Quantitative data measures a certain number or amount of data. For example, in the
histogram above, the “Number of Candies per Bag” values were grouped into categories
such as “20-29.999” or “30-39.999”. This would represent a categorical variable. An
example of quantitative data would be a five-number summary because it shows exactly
where the data is without putting it into groups. For categorical data, bar graphs, box
plots, and pie charts would make the most sense to use because they provide a visual
representation to compare the sizes of each category. Histograms and stem-and-leaf plots
would represent quantitative data because they show shapes of distributions.

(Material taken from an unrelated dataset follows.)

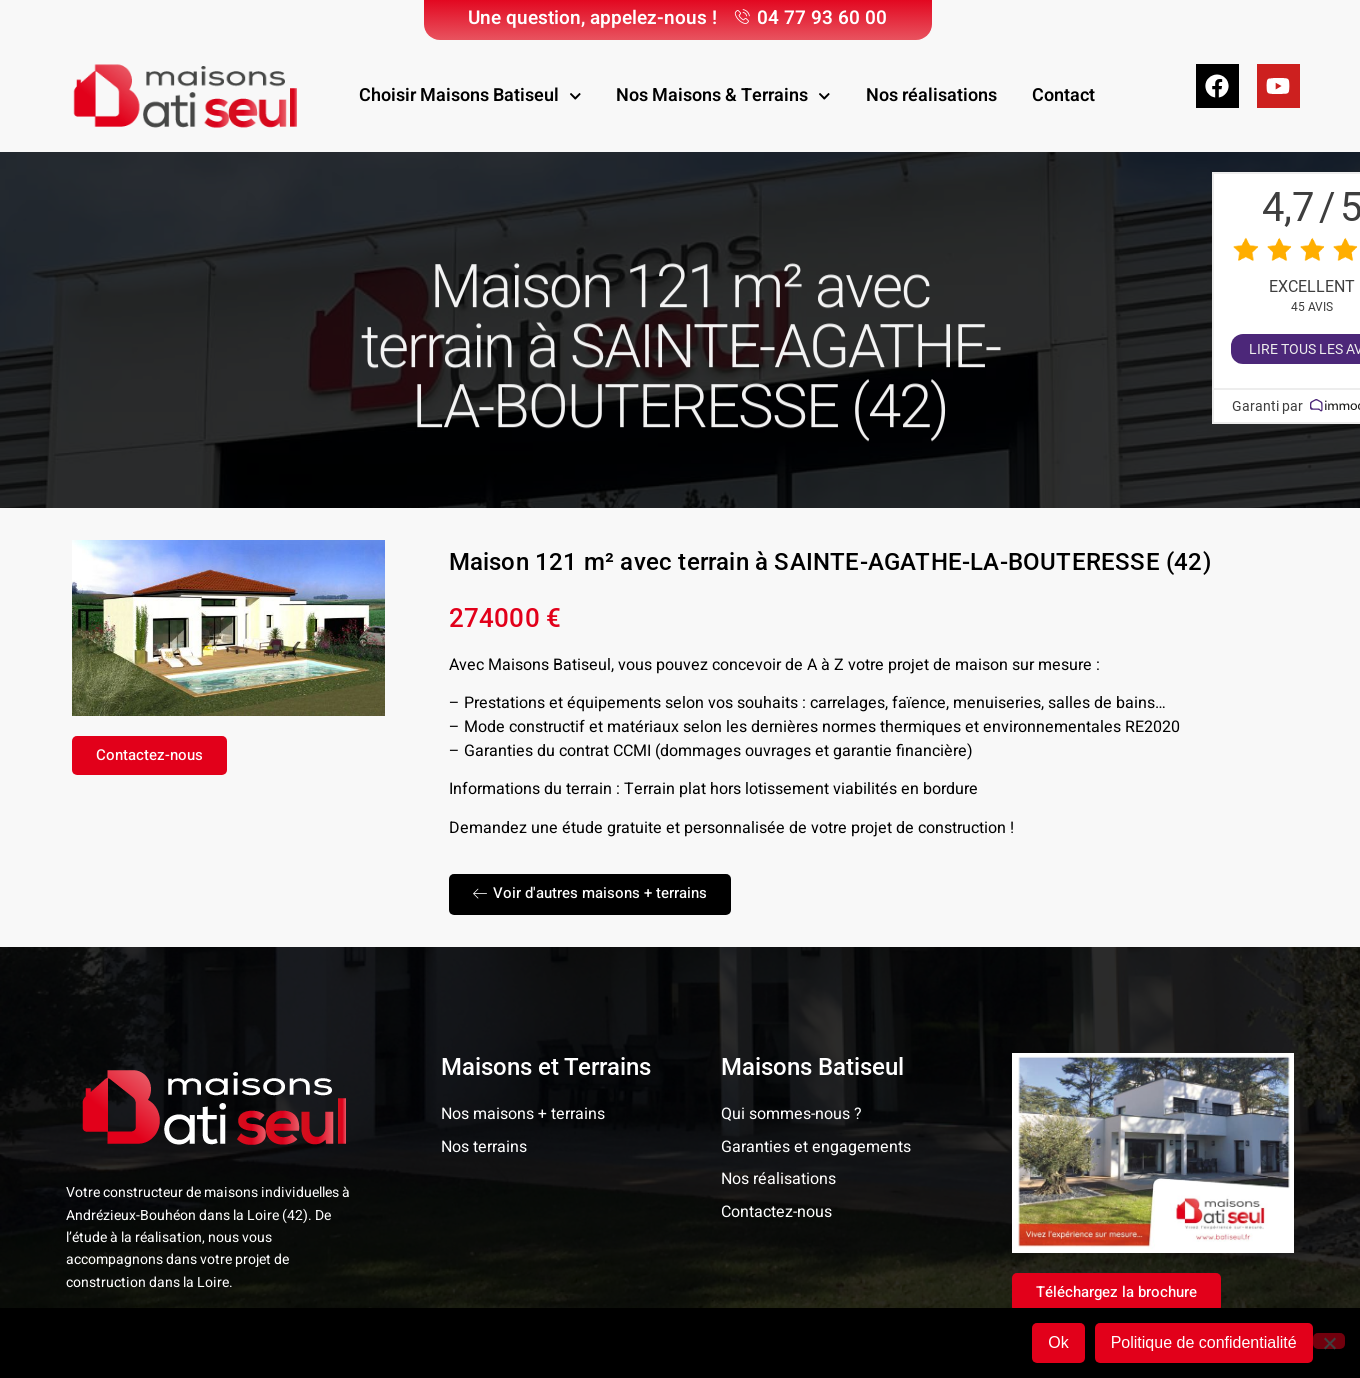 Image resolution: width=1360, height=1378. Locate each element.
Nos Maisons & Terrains (723, 96)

Calculations that use numerical values to show a measurement would represent
quantitative data because these numbers are strictly used to show data. The purpose of
quantitative data is to show numbers. Calculations that put individual data into several
groups would represent categorical data because they are used to show the significance
of the groups. The purpose of categorical data is to show the data in groups.
Part 4
For the final part of the skittles project, we used the population proportion of yellow
candies and the population mean number of candies per bag to find confidence intervals
for each.
1. Construct a 99% confidence interval estimate for the population proportion of
yellow candies.
(0.1776, 0.2389)
With 99% confidence, the proportion of yellow candies is between 0.1776 and 0.2389.

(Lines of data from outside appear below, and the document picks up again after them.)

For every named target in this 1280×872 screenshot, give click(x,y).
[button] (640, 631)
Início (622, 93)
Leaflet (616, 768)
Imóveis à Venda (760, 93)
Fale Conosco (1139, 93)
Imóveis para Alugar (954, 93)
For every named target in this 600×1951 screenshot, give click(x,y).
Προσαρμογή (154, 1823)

2. Construct a 95% confidence interval estimate for the population mean number of
candies per bag.
With 95% confidence, the mean number of candies per bag is between 50.905 and 59.761.
3. Discuss and interpret (with complete sentences) the results of each of your interval
estimates.
For the confidence interval estimate of the population proportion of yellow candies, it
estimates a range of about how many yellow candies will be found in a bag of skittles
compared to the total amount of candies. The data showed that with 99% confidence, the
proportion of yellow candies compared to other candies will be between about 18% and
24%.
For the confidence interval estimate of the population mean number of candies per bag, it
measures the level of confidence that the mean number of candies per bag will fall in a
certain interval. The data showed that with 95% confidence, the mean would
approximately fall between about 50.9 and 59.8 candies per bag.
4. In a well written and thoughtful paragraph, explain in general the purpose and
meaning of a confidence interval.
Summary
From this project, I learned how to incorporate different parts of statistics into one topic:
skittles. Each part of this project allowed me to use the same class information to find
different statistics.This taught me that statistics can be used over a wide variety of topics
and can provide diverse information about these topics.